* _Assignment_: Set down nothing except the lines starting at the one with "Vand bicicleta pentru copii" and ending at the final line of the material, each word for word.

* _Dataset records_:
---------------

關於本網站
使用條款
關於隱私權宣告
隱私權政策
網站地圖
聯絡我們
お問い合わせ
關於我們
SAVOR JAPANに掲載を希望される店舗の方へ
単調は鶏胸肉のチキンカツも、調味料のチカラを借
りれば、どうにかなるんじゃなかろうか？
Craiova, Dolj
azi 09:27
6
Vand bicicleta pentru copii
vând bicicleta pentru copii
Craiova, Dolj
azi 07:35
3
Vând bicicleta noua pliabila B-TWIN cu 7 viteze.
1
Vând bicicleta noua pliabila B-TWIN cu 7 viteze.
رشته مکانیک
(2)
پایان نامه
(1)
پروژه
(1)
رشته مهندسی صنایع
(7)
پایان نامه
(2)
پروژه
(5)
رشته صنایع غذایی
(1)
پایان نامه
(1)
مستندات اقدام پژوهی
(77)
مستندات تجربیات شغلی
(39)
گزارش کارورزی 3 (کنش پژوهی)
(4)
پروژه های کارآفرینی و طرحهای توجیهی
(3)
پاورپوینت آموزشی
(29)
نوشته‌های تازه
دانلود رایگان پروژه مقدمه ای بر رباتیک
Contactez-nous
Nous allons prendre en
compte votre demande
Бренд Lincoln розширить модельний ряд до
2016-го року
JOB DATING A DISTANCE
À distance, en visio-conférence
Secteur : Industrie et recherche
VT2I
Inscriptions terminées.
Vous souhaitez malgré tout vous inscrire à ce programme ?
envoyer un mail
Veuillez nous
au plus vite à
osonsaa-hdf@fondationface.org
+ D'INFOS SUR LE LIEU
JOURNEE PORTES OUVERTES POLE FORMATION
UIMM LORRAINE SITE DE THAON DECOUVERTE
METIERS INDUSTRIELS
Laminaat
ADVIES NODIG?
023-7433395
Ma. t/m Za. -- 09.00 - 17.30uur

---------------

* _Output for this task_:
Vand bicicleta pentru copii
vând bicicleta pentru copii
Craiova, Dolj
azi 07:35
3
Vând bicicleta noua pliabila B-TWIN cu 7 viteze.
1
Vând bicicleta noua pliabila B-TWIN cu 7 viteze.
رشته مکانیک
(2)
پایان نامه
(1)
پروژه
(1)
رشته مهندسی صنایع
(7)
پایان نامه
(2)
پروژه
(5)
رشته صنایع غذایی
(1)
پایان نامه
(1)
مستندات اقدام پژوهی
(77)
مستندات تجربیات شغلی
(39)
گزارش کارورزی 3 (کنش پژوهی)
(4)
پروژه های کارآفرینی و طرحهای توجیهی
(3)
پاورپوینت آموزشی
(29)
نوشته‌های تازه
دانلود رایگان پروژه مقدمه ای بر رباتیک
Contactez-nous
Nous allons prendre en
compte votre demande
Бренд Lincoln розширить модельний ряд до
2016-го року
JOB DATING A DISTANCE
À distance, en visio-conférence
Secteur : Industrie et recherche
VT2I
Inscriptions terminées.
Vous souhaitez malgré tout vous inscrire à ce programme ?
envoyer un mail
Veuillez nous
au plus vite à
osonsaa-hdf@fondationface.org
+ D'INFOS SUR LE LIEU
JOURNEE PORTES OUVERTES POLE FORMATION
UIMM LORRAINE SITE DE THAON DECOUVERTE
METIERS INDUSTRIELS
Laminaat
ADVIES NODIG?
023-7433395
Ma. t/m Za. -- 09.00 - 17.30uur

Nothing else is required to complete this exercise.